Copy out each line of the entries below in which the string "было" appears.

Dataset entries
━━━━━━
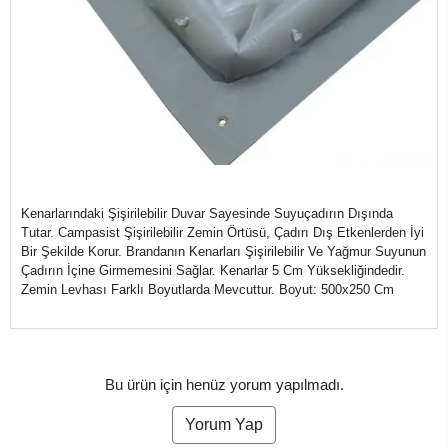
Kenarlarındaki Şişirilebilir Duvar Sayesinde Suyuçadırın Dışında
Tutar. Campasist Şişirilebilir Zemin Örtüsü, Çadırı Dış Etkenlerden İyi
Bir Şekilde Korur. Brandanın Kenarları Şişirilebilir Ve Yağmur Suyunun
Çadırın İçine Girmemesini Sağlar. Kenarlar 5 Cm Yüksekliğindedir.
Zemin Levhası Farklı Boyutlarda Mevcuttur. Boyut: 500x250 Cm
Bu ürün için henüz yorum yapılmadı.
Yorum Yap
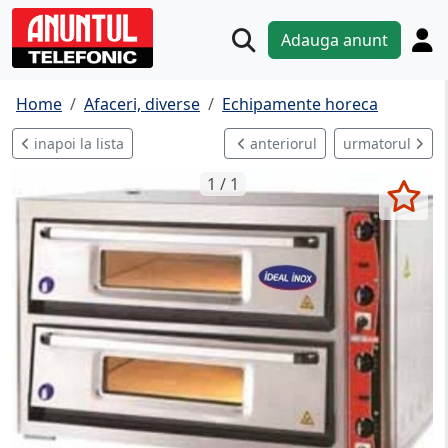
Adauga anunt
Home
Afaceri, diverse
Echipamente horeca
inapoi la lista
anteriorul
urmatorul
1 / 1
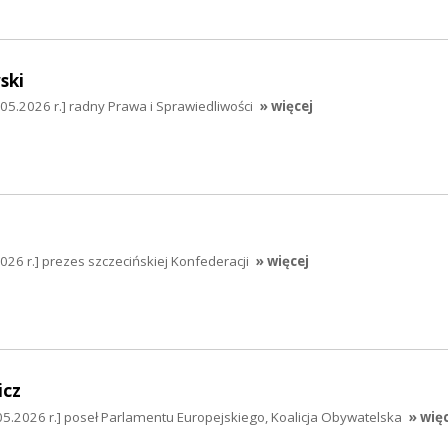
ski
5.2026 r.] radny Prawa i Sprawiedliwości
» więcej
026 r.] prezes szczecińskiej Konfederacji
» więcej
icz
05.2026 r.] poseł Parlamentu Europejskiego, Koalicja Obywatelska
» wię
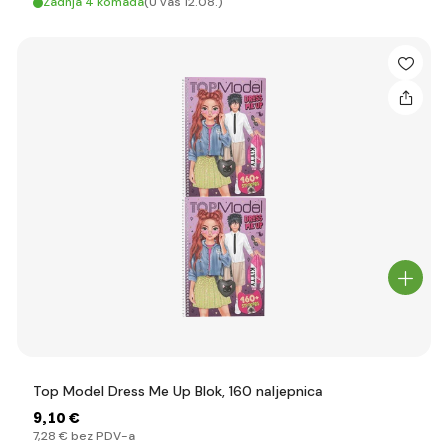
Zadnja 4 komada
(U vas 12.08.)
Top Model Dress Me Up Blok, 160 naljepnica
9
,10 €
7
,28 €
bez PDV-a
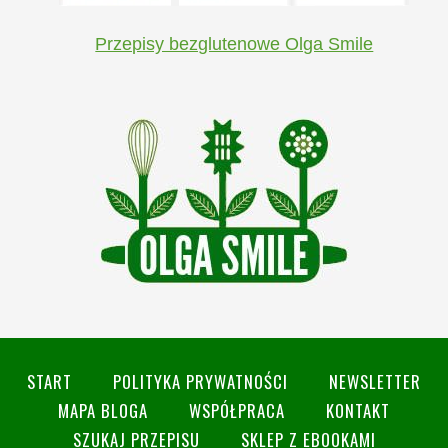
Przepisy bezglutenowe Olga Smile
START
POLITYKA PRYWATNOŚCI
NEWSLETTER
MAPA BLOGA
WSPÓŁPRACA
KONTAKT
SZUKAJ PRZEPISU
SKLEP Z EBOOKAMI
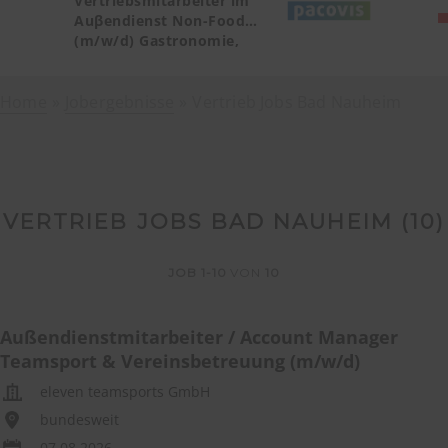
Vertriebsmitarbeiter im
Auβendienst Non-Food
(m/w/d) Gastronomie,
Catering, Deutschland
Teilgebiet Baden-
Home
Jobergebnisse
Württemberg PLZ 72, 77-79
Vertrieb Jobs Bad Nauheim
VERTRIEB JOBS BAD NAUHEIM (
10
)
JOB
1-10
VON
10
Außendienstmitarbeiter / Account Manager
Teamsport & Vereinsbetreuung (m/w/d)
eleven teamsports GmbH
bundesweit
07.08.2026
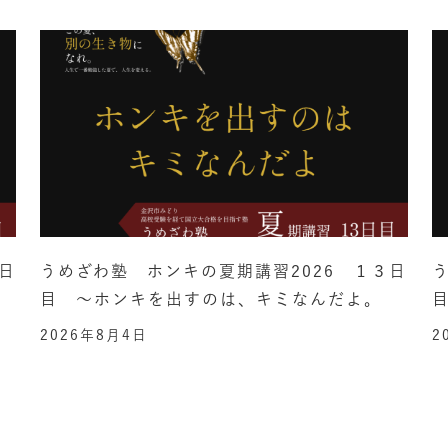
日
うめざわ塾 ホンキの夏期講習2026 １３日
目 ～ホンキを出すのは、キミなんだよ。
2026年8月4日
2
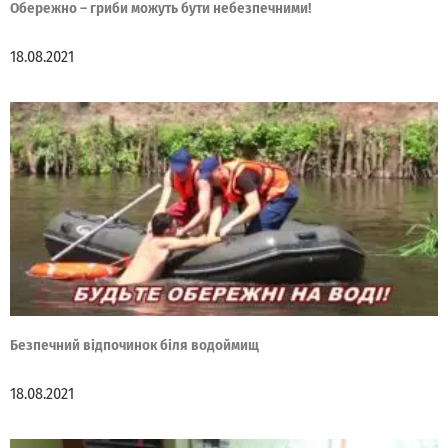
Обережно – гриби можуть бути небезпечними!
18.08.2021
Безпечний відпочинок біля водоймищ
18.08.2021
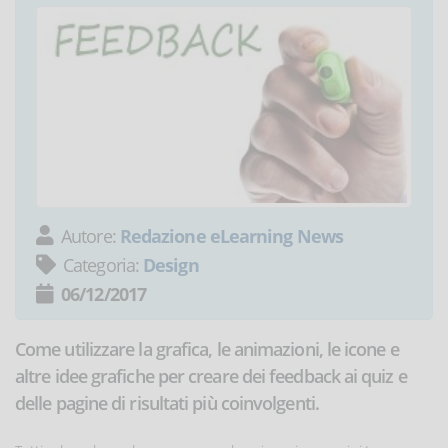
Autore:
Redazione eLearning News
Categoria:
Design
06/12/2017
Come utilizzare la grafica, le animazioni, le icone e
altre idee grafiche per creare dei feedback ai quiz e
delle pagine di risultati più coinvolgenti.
━━━━━━
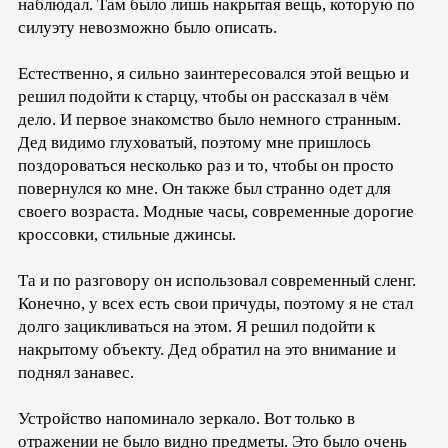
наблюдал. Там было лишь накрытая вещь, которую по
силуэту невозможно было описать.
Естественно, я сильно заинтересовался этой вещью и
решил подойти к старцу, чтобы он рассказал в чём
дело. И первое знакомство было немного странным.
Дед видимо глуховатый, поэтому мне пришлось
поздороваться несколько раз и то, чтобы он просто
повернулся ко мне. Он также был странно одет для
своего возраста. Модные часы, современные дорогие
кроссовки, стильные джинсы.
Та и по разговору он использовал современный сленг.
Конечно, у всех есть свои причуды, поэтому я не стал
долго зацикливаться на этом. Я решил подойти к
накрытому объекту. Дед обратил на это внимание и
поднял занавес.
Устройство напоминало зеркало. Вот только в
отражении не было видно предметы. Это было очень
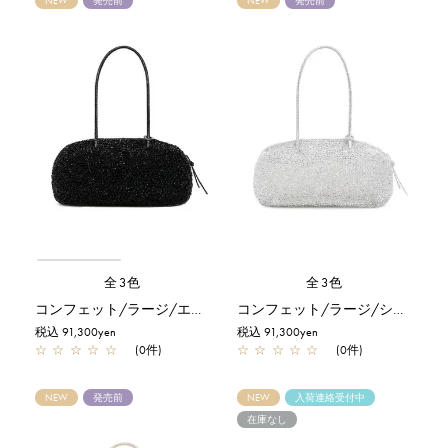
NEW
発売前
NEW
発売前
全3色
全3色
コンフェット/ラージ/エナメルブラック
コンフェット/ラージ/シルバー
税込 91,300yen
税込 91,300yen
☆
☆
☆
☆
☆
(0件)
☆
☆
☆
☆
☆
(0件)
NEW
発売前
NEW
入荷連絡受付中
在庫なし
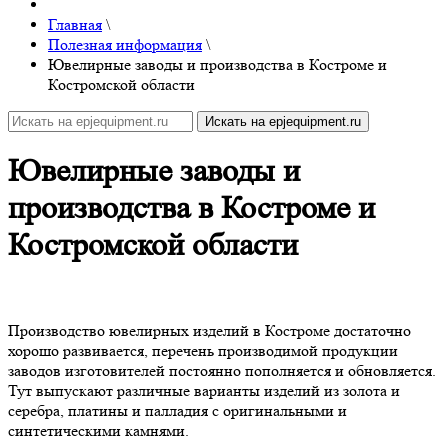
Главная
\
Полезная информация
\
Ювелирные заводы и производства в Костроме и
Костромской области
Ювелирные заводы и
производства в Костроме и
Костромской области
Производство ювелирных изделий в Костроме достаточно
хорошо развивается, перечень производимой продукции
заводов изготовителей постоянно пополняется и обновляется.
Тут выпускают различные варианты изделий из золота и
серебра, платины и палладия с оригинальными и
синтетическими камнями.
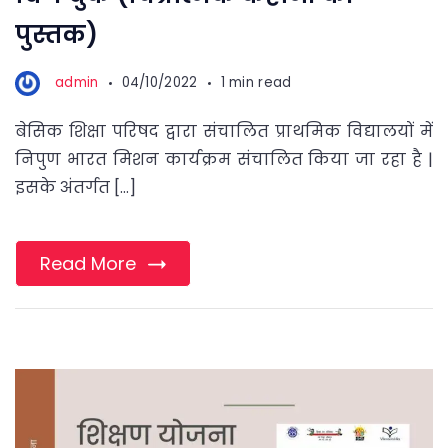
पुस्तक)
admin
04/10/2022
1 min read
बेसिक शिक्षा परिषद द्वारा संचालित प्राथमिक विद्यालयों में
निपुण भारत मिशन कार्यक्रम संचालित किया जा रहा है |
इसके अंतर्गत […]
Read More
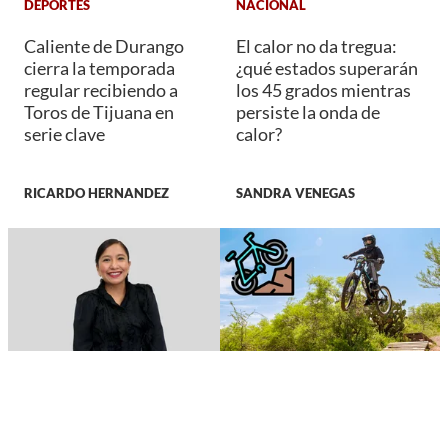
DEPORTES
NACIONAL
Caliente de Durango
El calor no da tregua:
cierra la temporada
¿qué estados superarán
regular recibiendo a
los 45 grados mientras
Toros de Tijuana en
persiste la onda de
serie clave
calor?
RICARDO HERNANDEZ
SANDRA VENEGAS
━━━━━━
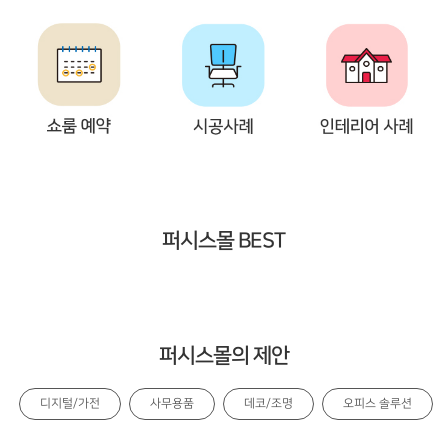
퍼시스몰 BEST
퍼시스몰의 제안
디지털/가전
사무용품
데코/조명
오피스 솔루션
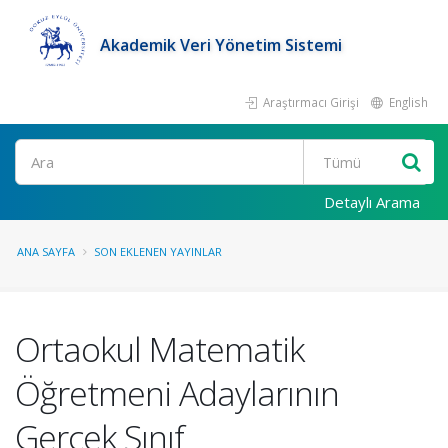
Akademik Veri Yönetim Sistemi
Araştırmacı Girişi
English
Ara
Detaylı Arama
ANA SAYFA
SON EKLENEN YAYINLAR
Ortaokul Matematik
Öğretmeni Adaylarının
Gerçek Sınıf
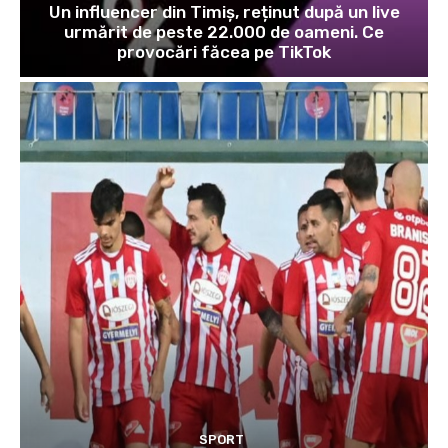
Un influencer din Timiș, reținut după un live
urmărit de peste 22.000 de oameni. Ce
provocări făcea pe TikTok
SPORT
━━━━━━
*Answer to this problem*
наблюдал. Там было лишь накрытая вещь, которую по
силуэту невозможно было описать.
дело. И первое знакомство было немного странным.
отражении не было видно предметы. Это было очень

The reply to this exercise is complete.